Walt Disney sent his animators there to hone their chops, starting in 1929. Disney would later save the school from bankruptcy in the late 1950s; after his death in 1966 and Nelbert Chouinard’s in 1969, the school came under the control of the Disney-founded CalArts and was dissolved.
The Chouinard revival was spearheaded in the 2000s by Dave Tourje, who became fascinated by the saga after buying and restoring Nelbert Chouinard’s 1907 home in South Pasadena. He helped to establish the Chouinard Foundation, which produced a 2001 retrospective exhibition and gave art classes, first in its own building and then under contract with L.A.’s Department of Recreation and Parks. Since 2009, when funding for the art classes ran out, Tourje has focused on keeping the Chouinard name alive, including a Chouinard Foundation website stocked with archival material.

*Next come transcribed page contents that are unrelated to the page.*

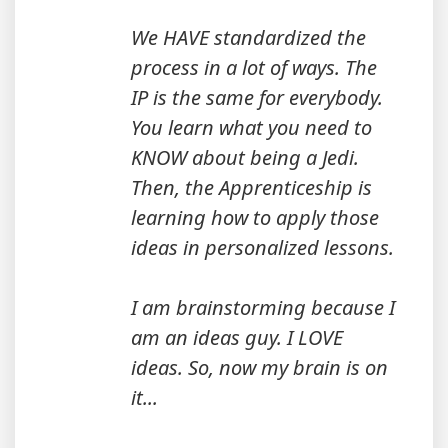
We HAVE standardized the
process in a lot of ways. The
IP is the same for everybody.
You learn what you need to
KNOW about being a Jedi.
Then, the Apprenticeship is
learning how to apply those
ideas in personalized lessons.
I am brainstorming because I
am an ideas guy. I LOVE
ideas. So, now my brain is on
it...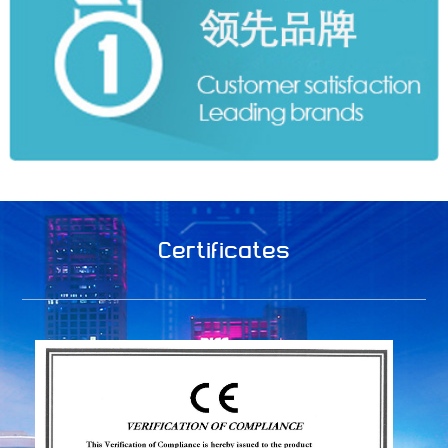
Certificates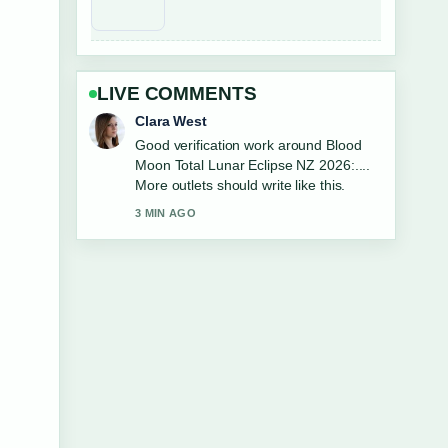
LIVE COMMENTS
Marco Leone
Strong breakdown on Harbour View
Motel Napier: Phone, Location,
Reviews.... This is the clearest
summary I have seen today.
5 MIN AGO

Two of Chouinard’s independent college-level art education peers in the Los Angeles area are still going: Otis College of Art and Design, founded in 1918, and Art Center College of Design, launched in 1930.

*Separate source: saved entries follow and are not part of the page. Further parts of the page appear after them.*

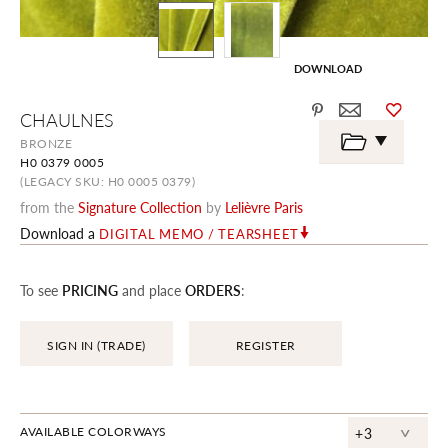
DOWNLOAD
Skip
CHAULNES
to
the
BRONZE
beginning
H0 0379 0005
of
the
(LEGACY SKU: H0 0005 0379)
images
from the
Signature Collection
by
Lelièvre Paris
gallery
Download a
DIGITAL MEMO / TEARSHEET
To see
PRICING
and place
ORDERS
:
SIGN IN (TRADE)
REGISTER
^
AVAILABLE COLORWAYS
+3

Besides promoting “Curly,” Tourje said, the Chouinard Foundation is trying to develop “a large, Chouinard-based masterworks show” that ideally could be shown at a major L.A. museum and subsequently go on tour. It also wants to develop a coffee-table book that would “revolve around Chouinard’s influence in the L.A. art world, but also explore connections to the other schools such as Otis and CalArts.”
More a dream than a plan, at this point, would be acquiring the former Chouinard Art Institute building at 743 Grand View St. in Los Angeles, now a child-care center, and uncovering and refurbishing “Street Meeting,” a mural that David Alfaro Siqueiros created in the building’s courtyard in 1932, while teaching at the school. It showed a labor organizer addressing a multiracial crowd of workers, making it a politicized companion to the now-recovered “America Tropical,” which Siqueiros painted in downtown L.A. the same year as a protest of American economic imperialism in Latin America.